For all the swagger and cocksureness of Rauschenberg’s work, there’s something equivocal and unsettled about the cumulative effect of this retrospective. The more I looked, the more I felt that Rauschenberg had some lingering doubts about his own scattershot approach. Behind his nihilistic gesture of erasing a drawing by de Kooning—which he had been given by de Kooning expressly for that purpose—there was surely some recognition of the power of de Kooning’s agile, calligraphic line. Clearly, Rauschenberg felt the pull of creative spirits who were masters of their craft. He and Cy Twombly were lovers not long before Twombly produced his very finest early canvases, with their filigreed graffiti. And Rauschenberg was close to Merce Cunningham, one of the most refined dancers of the twentieth century, and close to some of the dancers whom Cunningham helped to shape.
In Rauschenberg’s works devoted to Dante’s Inferno and in some of his more loosely brushed canvases, you can see him paying obeisance to a painterly zest or verve that he finally lacked the discipline or technique to bring off. In certain of the paintings from his later years, the arrangements of quotidian photographic images suggest a yearning for poetic loveliness. Although these compositions don’t amount to much more than a sentimental old avant-gardist’s Hallmark greeting cards, there’s an easy, breezy feeling about a work like Triathlon (2005), with its snapshots of a motel, a fruit and vegetable stand, a bright yellow truck, and a hand holding a ball (seen in triplicate). However slapdash Rauschenberg’s work became, he remained alive to art’s seductions and rarely if ever succumbed to the hard sell that characterized the art stars who came to prominence a few years after him, especially Roy Lichtenstein and Andy Warhol.

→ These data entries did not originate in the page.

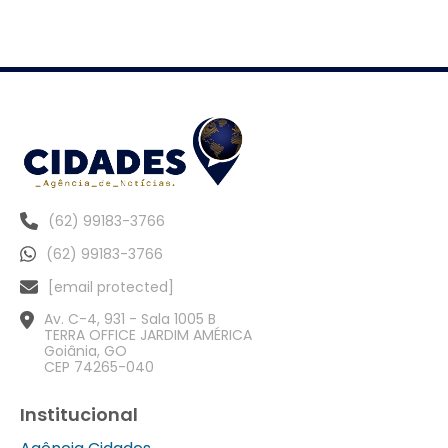
(62) 99183-3766
(62) 99183-3766
[email protected]
Av. C-4, 931 - Sala 1005 B
TERRA OFFICE JARDIM AMÉRICA
Goiânia, GO
CEP 74265-040
Institucional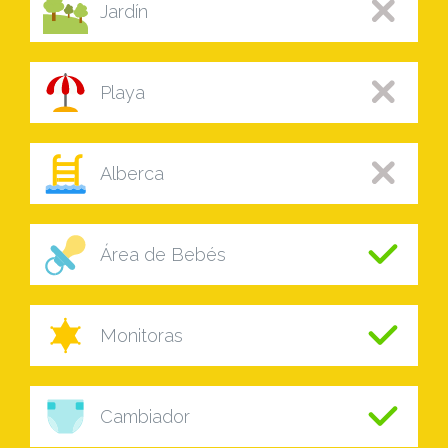
Jardín
Playa
Alberca
Área de Bebés
Monitoras
Cambiador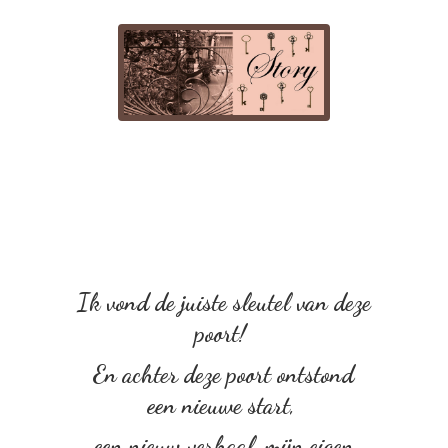
Ik vond de juiste sleutel van deze
poort!
En achter deze poort ontstond
een nieuwe start,
een nieuw verhaal, mijn eigen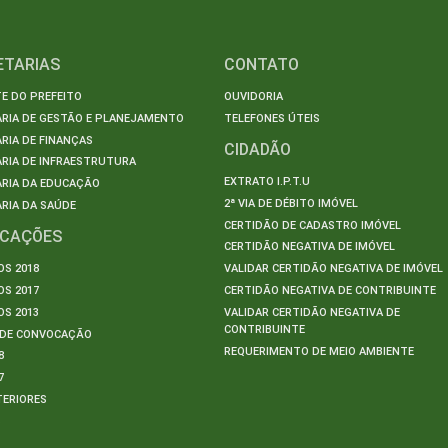
ETARIAS
CONTATO
E DO PREFEITO
OUVIDORIA
ARIA DE GESTÃO E PLANEJAMENTO
TELEFONES ÚTEIS
RIA DE FINANÇAS
CIDADÃO
RIA DE INFRAESTRUTURA
EXTRATO I.P.T.U
ARIA DA EDUCAÇÃO
2ª VIA DE DÉBITO IMÓVEL
RIA DA SAÚDE
CERTIDÃO DE CADASTRO IMÓVEL
ICAÇÕES
CERTIDÃO NEGATIVA DE IMÓVEL
S 2018
VALIDAR CERTIDÃO NEGATIVA DE IMÓVEL
S 2017
CERTIDÃO NEGATIVA DE CONTRIBUINTE
S 2013
VALIDAR CERTIDÃO NEGATIVA DE
CONTRIBUINTE
S DE CONVOCAÇÃO
REQUERIMENTO DE MEIO AMBIENTE
8
7
TERIORES
S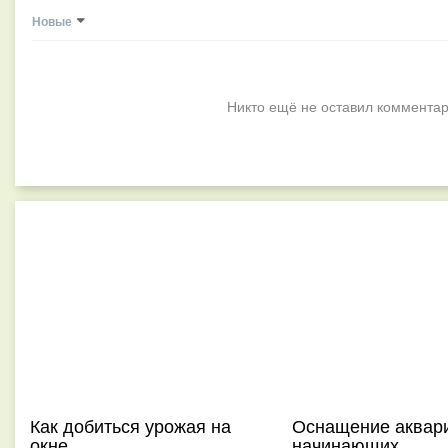
Новые
Никто ещё не оставил комментар
Как добиться урожая на
Оснащение аквар
окне
начинающих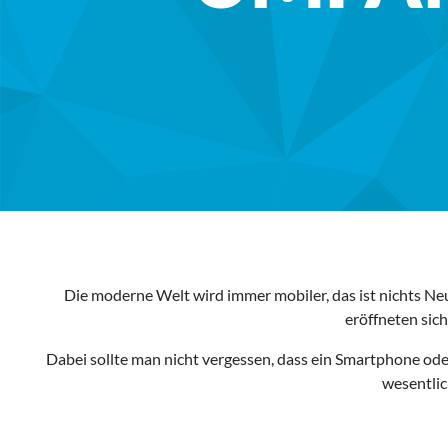
Die moderne Welt wird immer mobiler, das ist nichts Ne
eröffneten sich
Dabei sollte man nicht vergessen, dass ein Smartphone ode
wesentlic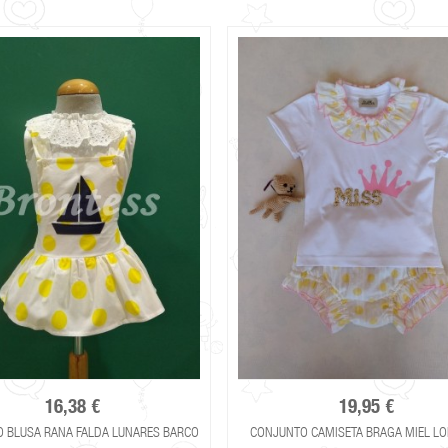
16,38 €
19,95 €
 BLUSA RANA FALDA LUNARES BARCO
CONJUNTO CAMISETA BRAGA MIEL LO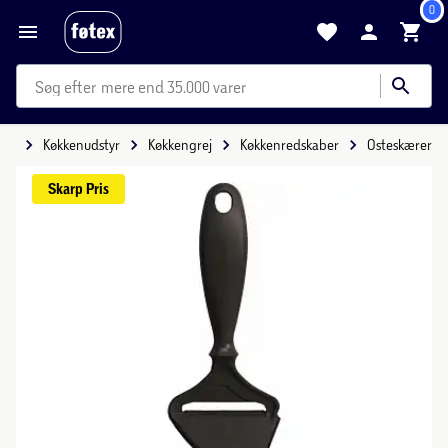
0
mere end 35.000 varer
ide
Køkkenudstyr
Køkkengrej
Køkkenredskaber
Osteskærer
Skarp 
Pris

Steve Paxton has recalled Rauschenberg announcing, “I tend to see everything.” Rauschenberg also said, “I always wanted my work—whatever happened in the studio—to look more like what was going on outside the window.” These comments may be more revealing than he meant them to be. There’s a volubility about Rauschenberg’s visual imagination that is irreconcilable with the discipline art demands. However monumental or panoramic a work of art may be, there must always be some acknowledgment of the limits of the artist’s vision. Rauschenberg didn’t know the meaning of the word “limits.” There was something of the outrageousness of a Ponzi scheme in the way he took this or that avant-garde idea and inflated it—over and over again.
Rauschenberg’s Ponzi scheme hasn’t collapsed yet. Nearly a decade after his death, his critical fortunes are very much on the rise. Leah Dickerman concludes the MoMA catalog by observing that “his work serves as a prehistory for our own moment in time, the contemporary in its emergent form.” How long can artists hole up in that nowheresville between art and life? By now all bets are off.